Where this gets ugly is when someone uses a sampler to lift the six seconds of the break and then (i.e. cut and paste) the actual audio into some other piece.  It's possible to make entire artificial songs by copying bits from other songs, manipulating the samples in various ways, and then presenting it as original.  There's been so much of this type of plagiarism that today it's regarded as an acceptable way to make music even though the composer never actually makes music at all, the entire song comes from other people who really did play it.

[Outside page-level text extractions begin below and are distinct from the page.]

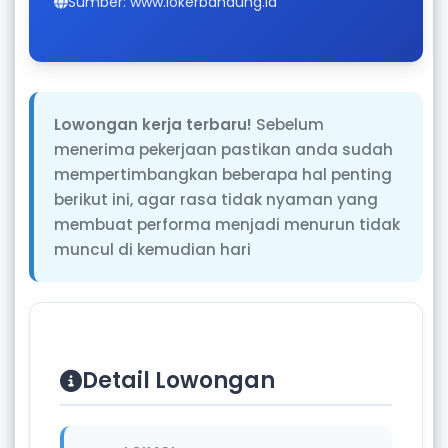
Sumber: www.lokerbandung.id
Lowongan kerja terbaru!
Sebelum
menerima pekerjaan pastikan anda sudah
mempertimbangkan beberapa hal penting
berikut ini, agar rasa tidak nyaman yang
membuat performa menjadi menurun tidak
muncul di kemudian hari
Detail Lowongan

There's some strange irony in this when pop singers launch sometimes vicious lawsuits in defense or pursuit of plagiarism litigation.  There has been some attempt to prosecute people who use samples as above but not much came of it.  Based on that, sampling is more or less legal but whether that's ethically defensible is something altogether different.


Neither the performer, drummer G. C. Coleman, nor the copyright owner Richard L. Spencer have ever received any royalties or clearance fees for the use of the sample, nor has either sought royalties.  Spencer considers musical works based on the sample to be both "plagiarism" and "flattering".  (WIKI)

The musicians, for all that's owed to them, should be living in the lap of the gods.  Instead they got almost nothing and that's why I think sampling ferociously sucks, legal or no.

Note:  there are different kinds of sampling as only the most base level of it takes music from others while others sample any sound source imaginable.  Then they alter that fundamental sound in various ways to get the overall composition they envision.  That's not at all the same as taking someone else's music, such as the 'Amen Break,' and calling it your own.